WORK TO COMPLETE — From top to bottom, return the records that follow exactly.

[Data records]

· · · · · · ·

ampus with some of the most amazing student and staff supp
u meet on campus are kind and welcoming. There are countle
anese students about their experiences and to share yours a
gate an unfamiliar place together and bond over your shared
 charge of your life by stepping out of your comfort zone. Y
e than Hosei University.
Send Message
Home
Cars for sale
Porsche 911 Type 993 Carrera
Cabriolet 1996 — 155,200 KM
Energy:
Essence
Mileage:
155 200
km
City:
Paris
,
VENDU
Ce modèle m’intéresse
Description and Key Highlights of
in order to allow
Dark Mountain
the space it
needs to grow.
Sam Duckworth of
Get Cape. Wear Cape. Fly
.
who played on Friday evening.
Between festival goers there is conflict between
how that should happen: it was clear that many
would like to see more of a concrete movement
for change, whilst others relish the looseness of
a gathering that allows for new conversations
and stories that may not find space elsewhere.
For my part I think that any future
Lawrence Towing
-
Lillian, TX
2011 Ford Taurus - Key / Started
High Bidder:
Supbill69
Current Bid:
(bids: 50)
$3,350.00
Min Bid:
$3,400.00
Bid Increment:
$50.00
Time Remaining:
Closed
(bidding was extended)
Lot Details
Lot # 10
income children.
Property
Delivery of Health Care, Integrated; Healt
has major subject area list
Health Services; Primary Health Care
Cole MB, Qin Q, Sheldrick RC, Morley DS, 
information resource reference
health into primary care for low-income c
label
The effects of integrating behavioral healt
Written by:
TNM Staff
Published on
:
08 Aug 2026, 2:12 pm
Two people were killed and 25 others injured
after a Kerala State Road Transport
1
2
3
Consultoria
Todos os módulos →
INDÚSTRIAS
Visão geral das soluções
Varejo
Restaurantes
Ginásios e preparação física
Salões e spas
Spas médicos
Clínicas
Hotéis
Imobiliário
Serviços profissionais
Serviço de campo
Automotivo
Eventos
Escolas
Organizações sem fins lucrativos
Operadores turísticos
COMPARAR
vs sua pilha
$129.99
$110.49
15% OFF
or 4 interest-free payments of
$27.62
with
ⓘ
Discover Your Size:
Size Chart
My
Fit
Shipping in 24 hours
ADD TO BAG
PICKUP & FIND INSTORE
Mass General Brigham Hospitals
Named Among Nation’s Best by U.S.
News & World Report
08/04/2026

· · · · · · ·

WRITTEN SOLUTION —
ampus with some of the most amazing student and staff supp
u meet on campus are kind and welcoming. There are countle
anese students about their experiences and to share yours a
gate an unfamiliar place together and bond over your shared
 charge of your life by stepping out of your comfort zone. Y
e than Hosei University.
Send Message
Home
Cars for sale
Porsche 911 Type 993 Carrera
Cabriolet 1996 — 155,200 KM
Energy:
Essence
Mileage:
155 200
km
City:
Paris
,
VENDU
Ce modèle m’intéresse
Description and Key Highlights of
in order to allow
Dark Mountain
the space it
needs to grow.
Sam Duckworth of
Get Cape. Wear Cape. Fly
.
who played on Friday evening.
Between festival goers there is conflict between
how that should happen: it was clear that many
would like to see more of a concrete movement
for change, whilst others relish the looseness of
a gathering that allows for new conversations
and stories that may not find space elsewhere.
For my part I think that any future
Lawrence Towing
-
Lillian, TX
2011 Ford Taurus - Key / Started
High Bidder:
Supbill69
Current Bid:
(bids: 50)
$3,350.00
Min Bid:
$3,400.00
Bid Increment:
$50.00
Time Remaining:
Closed
(bidding was extended)
Lot Details
Lot # 10
income children.
Property
Delivery of Health Care, Integrated; Healt
has major subject area list
Health Services; Primary Health Care
Cole MB, Qin Q, Sheldrick RC, Morley DS, 
information resource reference
health into primary care for low-income c
label
The effects of integrating behavioral healt
Written by:
TNM Staff
Published on
:
08 Aug 2026, 2:12 pm
Two people were killed and 25 others injured
after a Kerala State Road Transport
1
2
3
Consultoria
Todos os módulos →
INDÚSTRIAS
Visão geral das soluções
Varejo
Restaurantes
Ginásios e preparação física
Salões e spas
Spas médicos
Clínicas
Hotéis
Imobiliário
Serviços profissionais
Serviço de campo
Automotivo
Eventos
Escolas
Organizações sem fins lucrativos
Operadores turísticos
COMPARAR
vs sua pilha
$129.99
$110.49
15% OFF
or 4 interest-free payments of
$27.62
with
ⓘ
Discover Your Size:
Size Chart
My
Fit
Shipping in 24 hours
ADD TO BAG
PICKUP & FIND INSTORE
Mass General Brigham Hospitals
Named Among Nation’s Best by U.S.
News & World Report
08/04/2026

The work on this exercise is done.